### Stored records
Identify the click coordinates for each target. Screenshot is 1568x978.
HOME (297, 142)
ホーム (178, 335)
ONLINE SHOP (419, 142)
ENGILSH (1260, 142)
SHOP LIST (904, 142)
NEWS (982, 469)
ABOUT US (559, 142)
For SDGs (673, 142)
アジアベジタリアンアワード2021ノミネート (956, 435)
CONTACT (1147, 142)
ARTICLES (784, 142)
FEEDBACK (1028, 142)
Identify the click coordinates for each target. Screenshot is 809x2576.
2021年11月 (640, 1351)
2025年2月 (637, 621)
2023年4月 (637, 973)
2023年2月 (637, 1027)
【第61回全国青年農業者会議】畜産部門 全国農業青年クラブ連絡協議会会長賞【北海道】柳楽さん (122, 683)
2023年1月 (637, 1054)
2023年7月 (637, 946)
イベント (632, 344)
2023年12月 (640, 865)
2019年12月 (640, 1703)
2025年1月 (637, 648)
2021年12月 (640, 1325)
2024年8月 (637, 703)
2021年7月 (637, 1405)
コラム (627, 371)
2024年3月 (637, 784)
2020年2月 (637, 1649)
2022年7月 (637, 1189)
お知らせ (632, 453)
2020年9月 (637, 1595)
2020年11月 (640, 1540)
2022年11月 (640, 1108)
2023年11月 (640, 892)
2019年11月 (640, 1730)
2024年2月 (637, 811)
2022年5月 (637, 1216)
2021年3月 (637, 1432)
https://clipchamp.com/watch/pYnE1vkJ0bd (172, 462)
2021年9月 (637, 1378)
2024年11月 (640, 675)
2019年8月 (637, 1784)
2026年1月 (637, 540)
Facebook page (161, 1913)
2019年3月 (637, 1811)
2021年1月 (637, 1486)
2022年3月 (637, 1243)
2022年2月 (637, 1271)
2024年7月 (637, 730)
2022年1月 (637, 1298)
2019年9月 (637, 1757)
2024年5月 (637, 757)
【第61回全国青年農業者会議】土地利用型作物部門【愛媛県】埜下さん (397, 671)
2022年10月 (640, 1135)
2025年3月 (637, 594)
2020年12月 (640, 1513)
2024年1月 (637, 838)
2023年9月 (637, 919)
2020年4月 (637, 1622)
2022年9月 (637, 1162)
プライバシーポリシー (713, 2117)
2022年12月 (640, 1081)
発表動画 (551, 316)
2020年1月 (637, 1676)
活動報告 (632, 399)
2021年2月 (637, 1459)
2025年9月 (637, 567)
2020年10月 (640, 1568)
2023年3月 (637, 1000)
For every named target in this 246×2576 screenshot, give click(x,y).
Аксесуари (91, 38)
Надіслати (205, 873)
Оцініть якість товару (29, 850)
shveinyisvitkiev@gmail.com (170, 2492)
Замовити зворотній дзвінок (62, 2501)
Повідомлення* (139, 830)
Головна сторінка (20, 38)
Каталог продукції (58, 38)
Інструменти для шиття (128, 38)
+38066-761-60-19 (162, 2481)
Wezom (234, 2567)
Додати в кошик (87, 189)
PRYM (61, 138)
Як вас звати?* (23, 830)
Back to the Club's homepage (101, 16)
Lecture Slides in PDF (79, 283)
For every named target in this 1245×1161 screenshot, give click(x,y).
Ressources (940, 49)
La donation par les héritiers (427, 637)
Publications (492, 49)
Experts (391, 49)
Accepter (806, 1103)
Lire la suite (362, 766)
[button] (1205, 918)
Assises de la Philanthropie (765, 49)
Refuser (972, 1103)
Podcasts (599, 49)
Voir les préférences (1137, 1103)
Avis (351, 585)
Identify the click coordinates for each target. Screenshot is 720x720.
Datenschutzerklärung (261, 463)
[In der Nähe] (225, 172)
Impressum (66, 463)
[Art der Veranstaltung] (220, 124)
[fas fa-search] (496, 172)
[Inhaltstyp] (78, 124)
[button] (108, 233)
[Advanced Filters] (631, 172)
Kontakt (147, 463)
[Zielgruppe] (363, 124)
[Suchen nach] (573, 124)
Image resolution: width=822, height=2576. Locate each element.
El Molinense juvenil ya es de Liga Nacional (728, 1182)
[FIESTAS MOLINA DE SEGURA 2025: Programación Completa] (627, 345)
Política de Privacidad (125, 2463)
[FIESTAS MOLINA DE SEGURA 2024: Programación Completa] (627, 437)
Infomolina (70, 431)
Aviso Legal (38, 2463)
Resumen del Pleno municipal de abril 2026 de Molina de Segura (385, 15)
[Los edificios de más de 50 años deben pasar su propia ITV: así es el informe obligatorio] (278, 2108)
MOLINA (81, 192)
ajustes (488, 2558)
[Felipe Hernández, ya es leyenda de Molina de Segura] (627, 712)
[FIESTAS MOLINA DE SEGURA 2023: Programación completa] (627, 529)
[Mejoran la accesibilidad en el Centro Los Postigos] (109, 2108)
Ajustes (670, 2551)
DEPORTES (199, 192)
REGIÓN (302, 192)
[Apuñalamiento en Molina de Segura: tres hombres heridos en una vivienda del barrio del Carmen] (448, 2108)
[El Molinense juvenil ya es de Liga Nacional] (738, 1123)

### Work instruction
The number of lines above where the word "click" occurs, and only that number, is the answer.

### Reply to the exercise
5